I'm sure there are a lot of folks using ipod mounts in their cars like me, and more will want them as time goes by, so I thought I'd just point out two excellent mounts and an excellent holder/dock that I've recently tried.

Kuda makes leather covered bases for an awful lot of cars, and to my mind, they're the most professional looking bases available. Of course, they are restricted to certain positions which vary from car to car, so if they aren't your cup of tea, take a look at the proclip versions. They're also very nice and for my car, they offered three different location options! Here is a link to KUDA KUDA USA, INC. - KUDA® car custom OEM leather mounts for mobile electronics 

As far as mounts go, if you're going with a straight ipod (no cover beyond a super thin film), the Dice Electronics mounts are really spiffy units... just like a dock and they have a built in ipod dock connector that diverts your cable so that it connects from behind the dock (facing backwards) making it easy for you to hide wires. It works with the most recent ipod classic models too, even though its not listed. They can be found on the KUDA site as well. If you want an adjustable unit that still has a quick release dock, check out the Proclip site - they have a couple different options that allow you to use a cover with your ipod and still fit precisely for easy removal. This item is the only one of these that I have not personally tried, but I suspect its done well based on the mount I bought from them. Actually, I'm using the Dice for my display ipod which holds all my music and is permanently in place, then I'll soon have the proclip version for another ipod that I'll take with me to listen to my audiobooks and other files that I want to bring along.

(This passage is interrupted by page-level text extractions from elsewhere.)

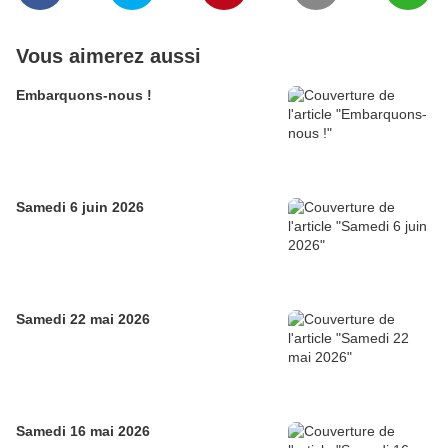
Vous aimerez aussi
Embarquons-nous !
Samedi 6 juin 2026
Samedi 22 mai 2026
Samedi 16 mai 2026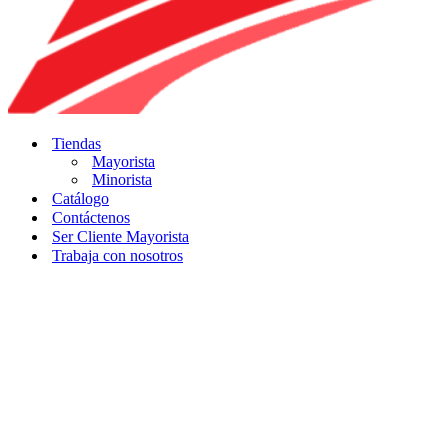
Tiendas
Mayorista
Minorista
Catálogo
Contáctenos
Ser Cliente Mayorista
Trabaja con nosotros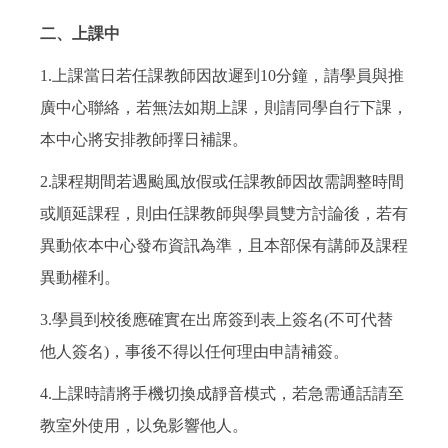
二、上課中
1.上課當日若任課教師因故遲到10分鐘，請學員與推
廣中心聯絡，若無法如期上課，則請同學自行下課，
本中心將安排教師擇日補課。
2.課程期間若遇颱風放假或任課教師因故需調整時間
或順延課程，則由任課教師與學員雙方討論後，若有
異動依本中心發布資訊為準，且本部保有講師及課程
異動權利。
3.學員到校後應確實在出席簽到表上簽名(不可代替
他人簽名)，事後不得以任何理由申請補簽。
4.上課時請將手機切換成靜音模式，若急需通話請至
教室外使用，以免影響他人。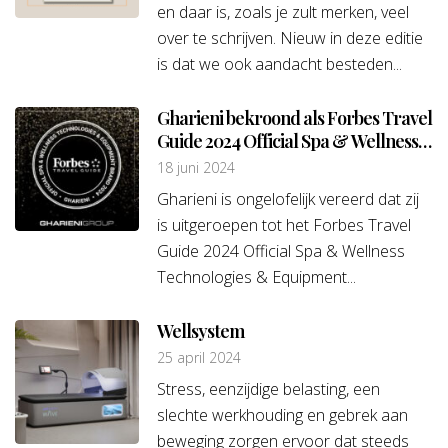
en daar is, zoals je zult merken, veel
over te schrijven. Nieuw in deze editie
is dat we ook aandacht besteden...
Gharieni bekroond als Forbes Travel
Guide 2024 Official Spa & Wellness
Technologies & Equipment Brand!
18 juni 2024
Gharieni is ongelofelijk vereerd dat zij
is uitgeroepen tot het Forbes Travel
Guide 2024 Official Spa & Wellness
Technologies & Equipment...
Wellsystem
25 april 2024
Stress, eenzijdige belasting, een
slechte werkhouding en gebrek aan
beweging zorgen ervoor dat steeds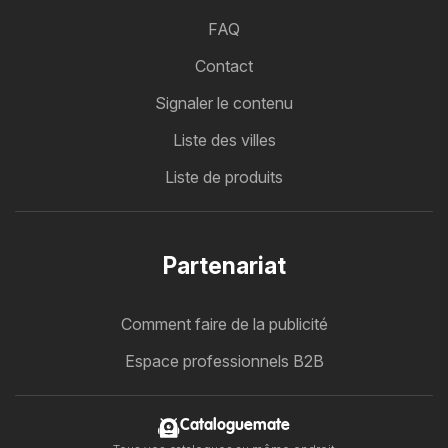
FAQ
Contact
Signaler le contenu
Liste des villes
Liste de produits
Partenariat
Comment faire de la publicité
Espace professionnels B2B
Cataloguemate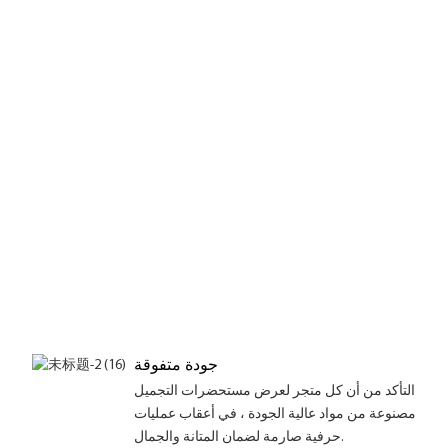
عة
ثل
لاط
صص
وع
ويًا
ض
ور
ية
رة
رة
امة
رية
لية
جودة متفوقة
التأكد من أن كل متجر لعرض مستحضرات التجميل
مصنوعة من مواد عالية الجودة ، في أعقاب عمليات
حرفية صارمة لضمان المتانة والجمال.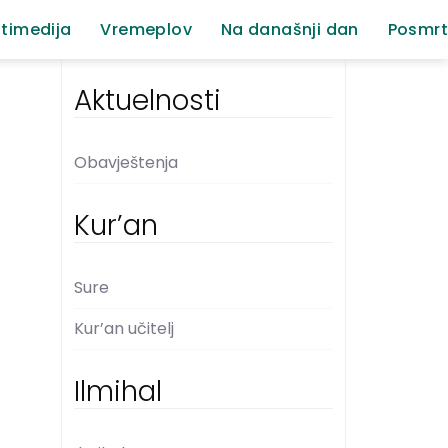
timedija
Vremeplov
Na današnji dan
Posmrt
Aktuelnosti
Obavještenja
Kur’an
Sure
Kur’an učitelj
Ilmihal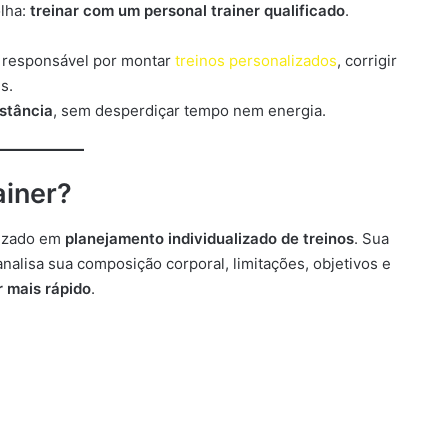
lha:
treinar com um personal trainer qualificado
.
é responsável por montar
treinos personalizados
, corrigir
s.
stância
, sem desperdiçar tempo nem energia.
ainer?
lizado em
planejamento individualizado de treinos
. Sua
analisa sua composição corporal, limitações, objetivos e
r mais rápido
.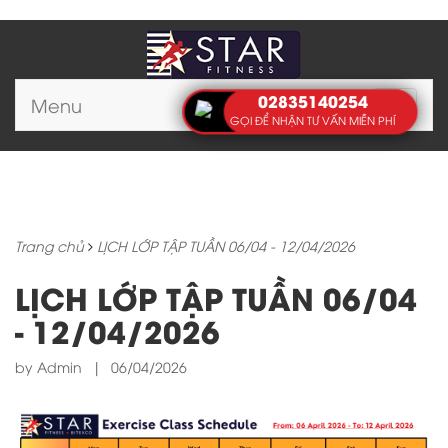
02835140254
Menu
Toggle
GỌI ĐỂ NHẬN TƯ VẤN MIỄN PHÍ
navigat
Trang chủ
LỊCH LỚP TẬP TUẦN 06/04 - 12/04/2026
LỊCH LỚP TẬP TUẦN 06/04
- 12/04/2026
by Admin
|
06/04/2026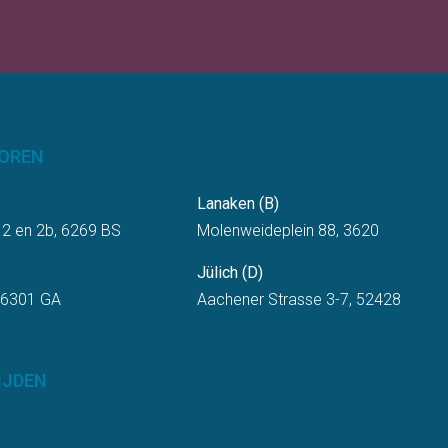
OREN
ONZE KANTOREN
Lanaken (B)
 2 en 2b, 6269 BS
Molenweideplein 88, 3620
Jülich (D)
 6301 GA
Aachener Strasse 3-7, 52428
IJDEN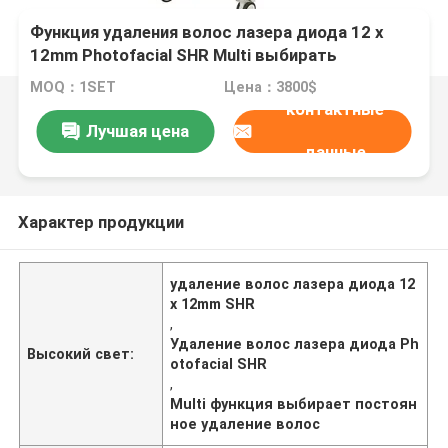
Функция удаления волос лазера диода 12 x
12mm Photofacial SHR Multi выбирать
постоянная машина
MOQ：1SET
Цена：3800$
контактные
Лучшая цена
данные
Характер продукции
удаление волос лазера диода 12
x 12mm SHR
,
Удаление волос лазера диода Ph
Высокий свет:
otofacial SHR
,
Multi функция выбирает постоян
ное удаление волос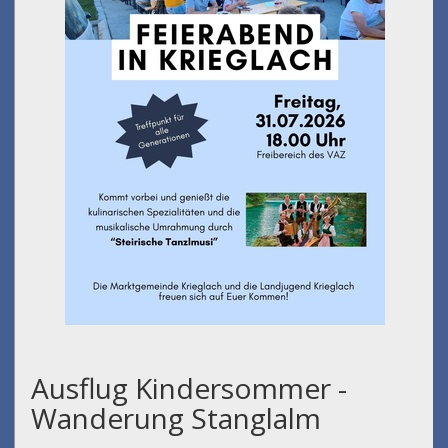
Ausflug Kindersommer -
Wanderung Stanglalm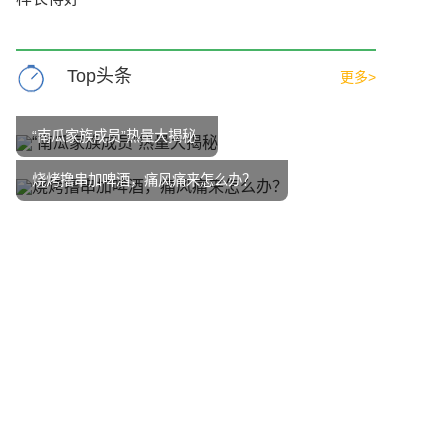
Top头条
更多>
“南瓜家族成员”热量大揭秘
烧烤撸串加啤酒，痛风痛来怎么办？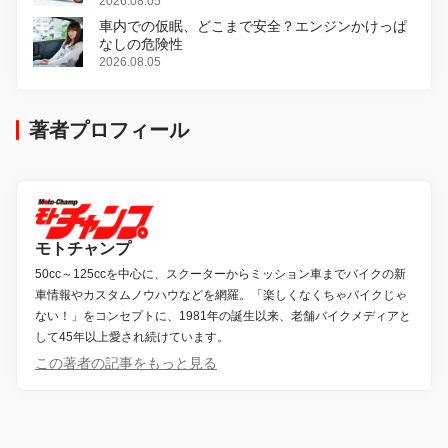
変更し、8月18日に発売
2026.08.05
車内での仮眠、どこまで安全？エンジンかけっぱ
なしの危険性
2026.08.05
著者プロフィール
モトチャンプ
50cc～125ccを中心に、スクーターからミッション車までバイクの新
車情報やカスタムノウハウなどを網羅。「楽しくなくちゃバイクじゃ
ない！」をコンセプトに、1981年の誕生以来、老舗バイクメディアと
して45年以上愛され続けています。
この著者の記事をもっと見る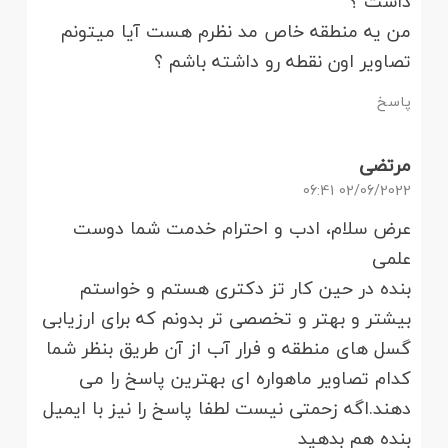
داشت ؟
من یه منطقه خاص مد نظرم هست آیا میتونم
تصاویر اون نقطه رو داشته باشم ؟
پاسخ
مرتضی
02/06/2022 06:41
عرض سلام، ادب و احترام خدمت شما دوست
علمی
بنده در حین کار تز دکتری هستم و خواستم
بیشتر و بهتر و تخصصی تر بدونم که برای ارزیابی
گسل های منطقه و فرار آب از آن طریق بنظر شما
کدام تصاویر ماهواره ای بهترین پاسخ را می
دهند.اگه زحمتی نیست لطفا پاسخ را نیز با ایمیل
بنده هم بدهید‌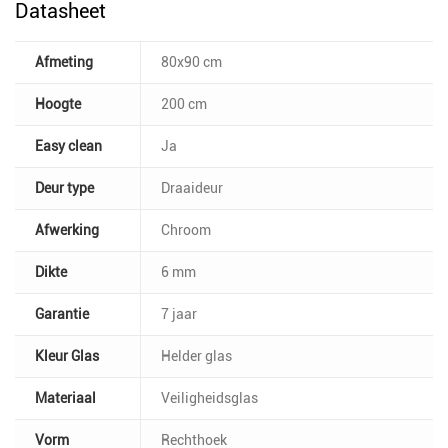
Datasheet
Afmeting
80x90 cm
Hoogte
200 cm
Easy clean
Ja
Deur type
Draaideur
Afwerking
Chroom
Dikte
6 mm
Garantie
7 jaar
Kleur Glas
Helder glas
Materiaal
Veiligheidsglas
Vorm
Rechthoek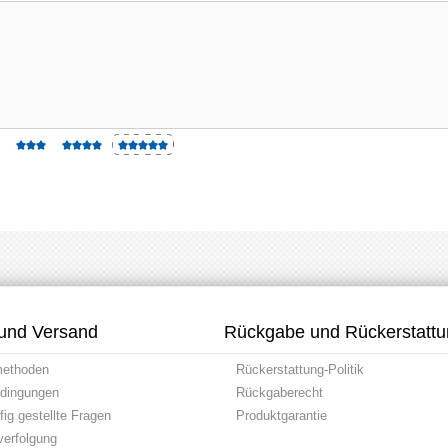
und Versand
Rückgabe und Rückerstatt
methoden
Rückerstattung-Politik
dingungen
Rückgaberecht
ig gestellte Fragen
Produktgarantie
erfolgung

These are the best I found after a lot of searching, so I hope it helps someone out.

Merry Christmas or happy holidays!

Less aka Jim


----------



## t3sn4f2 (Jan 3, 2007)

Nice find! I wish they made the base in a plastic texture though. Think they would look better on dashes that don't have any leather or vinyl in the area. But I guess that's nothing a scissor, sandpaper, and some SEM won't fix.


----------



## less (Nov 30, 2006)

Lol, you can try the ProClip or ProFit models if you prefer plastic. I really liked the ProClip version for my car, but the KUDA just happened to be a little easier to see while driving - and safety is a pretty important factor when you already have to contend with snow and maniacs who're texting while they drive! 

My dash is mostly plastic or the new rubberized material - but the pattern blends in pretty well with it imho. The colors and reflectivity are very similar too.


----------